A wise editor once told me, as I was having a panic attack in the office (before commuting home, wasting six hours, and then cranking out an overdue assignment between the hours of 12 and 6 a.m.), that this was just my “process.” Back then I thought I could still to-do list my brain into submission. I now know it needs extreme spaciousness like it needs oxygen—to ruminate and investigate and scour Rosalia’s Wikipedia page in a fugue state because it happened to glimpse a headline about Elon Musk, who has children with Grimes, whose song (Oblivion) appears on Pitchfork’s “Best Songs of the 2010s” list with a banger by Rosalia, who seems like an interesting figure I should look into now.
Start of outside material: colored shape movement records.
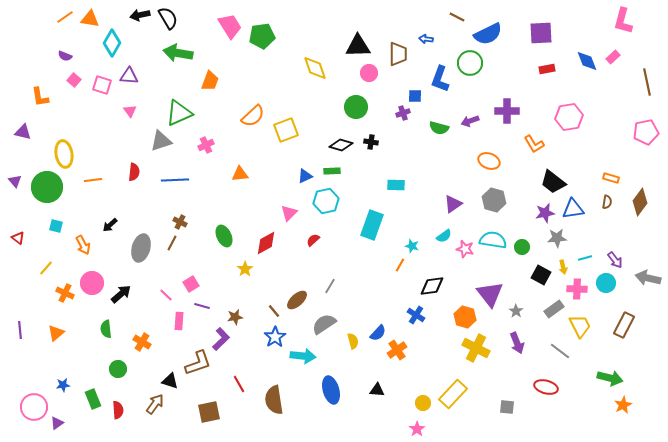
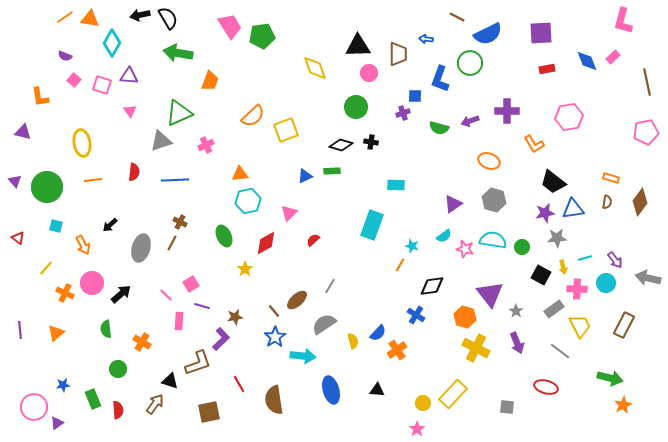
yellow ellipse at (64, 154): moved 18 px right, 11 px up
cyan hexagon at (326, 201): moved 78 px left
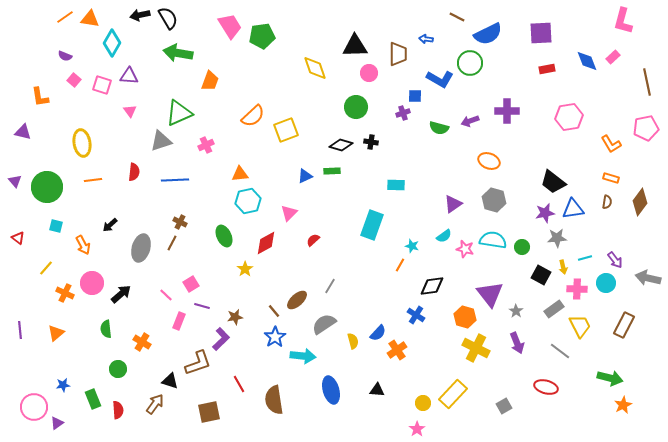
black triangle at (358, 46): moved 3 px left
blue L-shape at (440, 79): rotated 80 degrees counterclockwise
pink pentagon at (646, 132): moved 4 px up
orange L-shape at (534, 144): moved 77 px right
pink rectangle at (179, 321): rotated 18 degrees clockwise
gray square at (507, 407): moved 3 px left, 1 px up; rotated 35 degrees counterclockwise
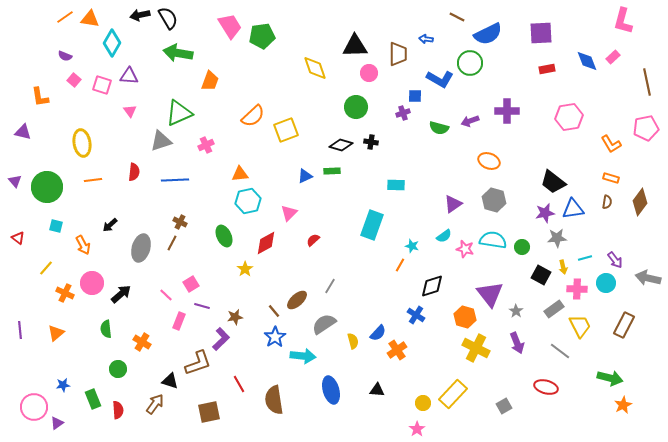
black diamond at (432, 286): rotated 10 degrees counterclockwise
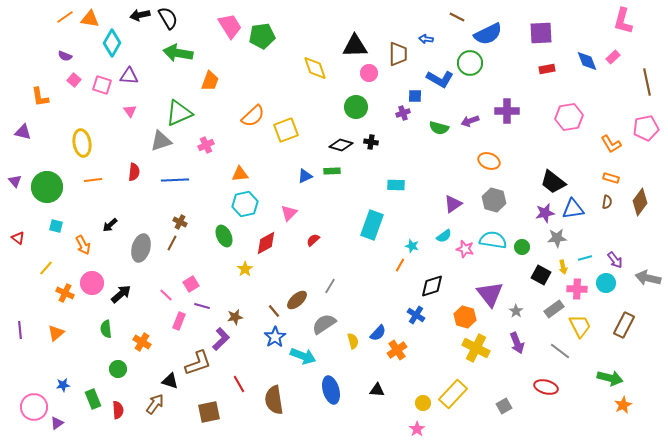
cyan hexagon at (248, 201): moved 3 px left, 3 px down
cyan arrow at (303, 356): rotated 15 degrees clockwise
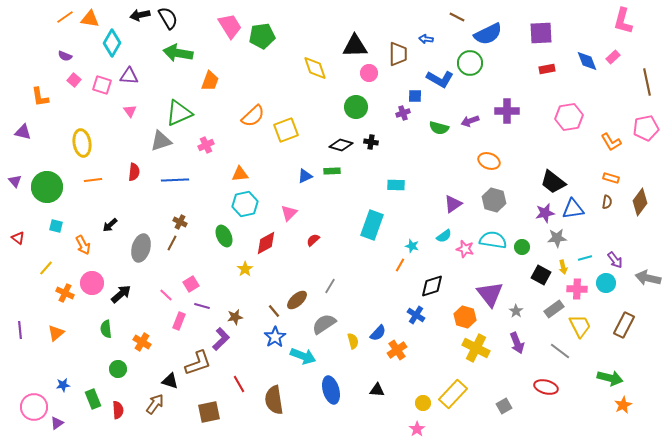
orange L-shape at (611, 144): moved 2 px up
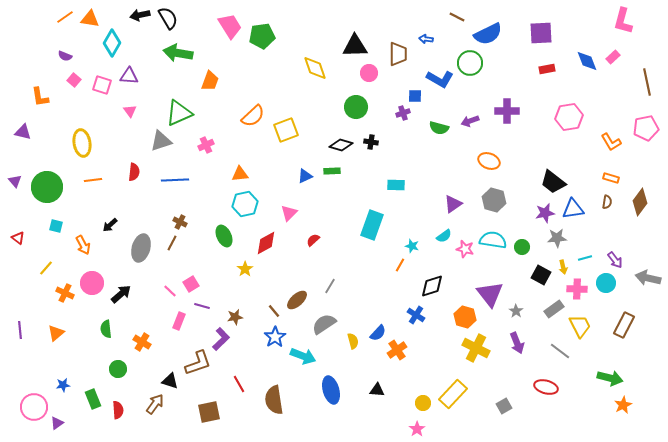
pink line at (166, 295): moved 4 px right, 4 px up
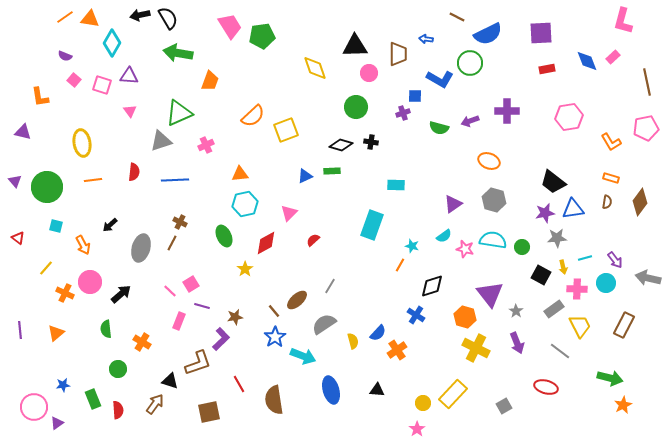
pink circle at (92, 283): moved 2 px left, 1 px up
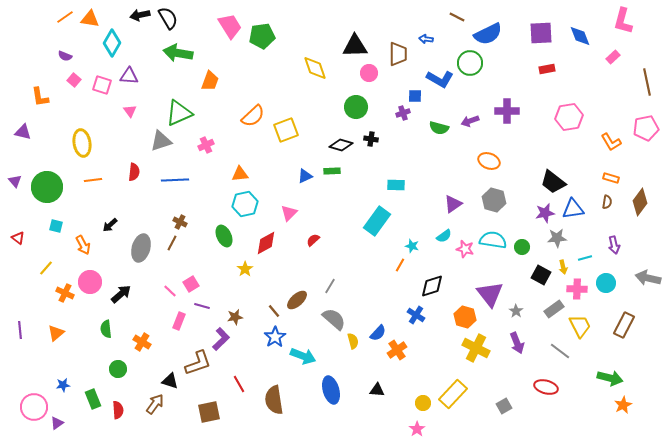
blue diamond at (587, 61): moved 7 px left, 25 px up
black cross at (371, 142): moved 3 px up
cyan rectangle at (372, 225): moved 5 px right, 4 px up; rotated 16 degrees clockwise
purple arrow at (615, 260): moved 1 px left, 15 px up; rotated 24 degrees clockwise
gray semicircle at (324, 324): moved 10 px right, 5 px up; rotated 75 degrees clockwise
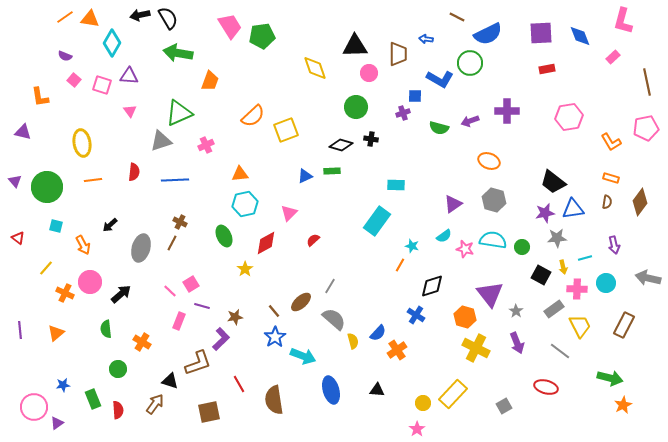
brown ellipse at (297, 300): moved 4 px right, 2 px down
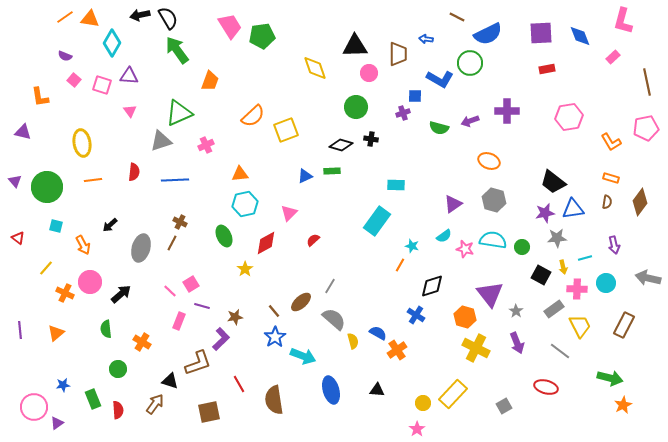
green arrow at (178, 53): moved 1 px left, 3 px up; rotated 44 degrees clockwise
blue semicircle at (378, 333): rotated 102 degrees counterclockwise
My mind craves novelty. This is my cross to bear and my special sauce. No I will not sign that paperwork, not now and probably not ever. But who knows what I’ll do instead?
My diagnosis will not end my logistical and practical struggle to make the most of this one wild and precious life or to stop getting fined by the IRS. But it has given me permission to stop trying to squeeze my mind into a box it won’t fit into, quit screenshotting productivity hacks, and give up asking my brother how to use Evernote.
I now take my meds daily. I pay an app $99 a year to regulate my screen time. I even “body double” with my husband—forcing him to sit next to me on the couch while I open my mail. I cannot stop the internet rabbit holes and I don’t know that I’d want to. It has taken me 40 years to feel less wrong and flawed as a human, and that feels more important.
Now if you’ll excuse me, it’s 3:45 a.m. here in Australia. I need to go to bed.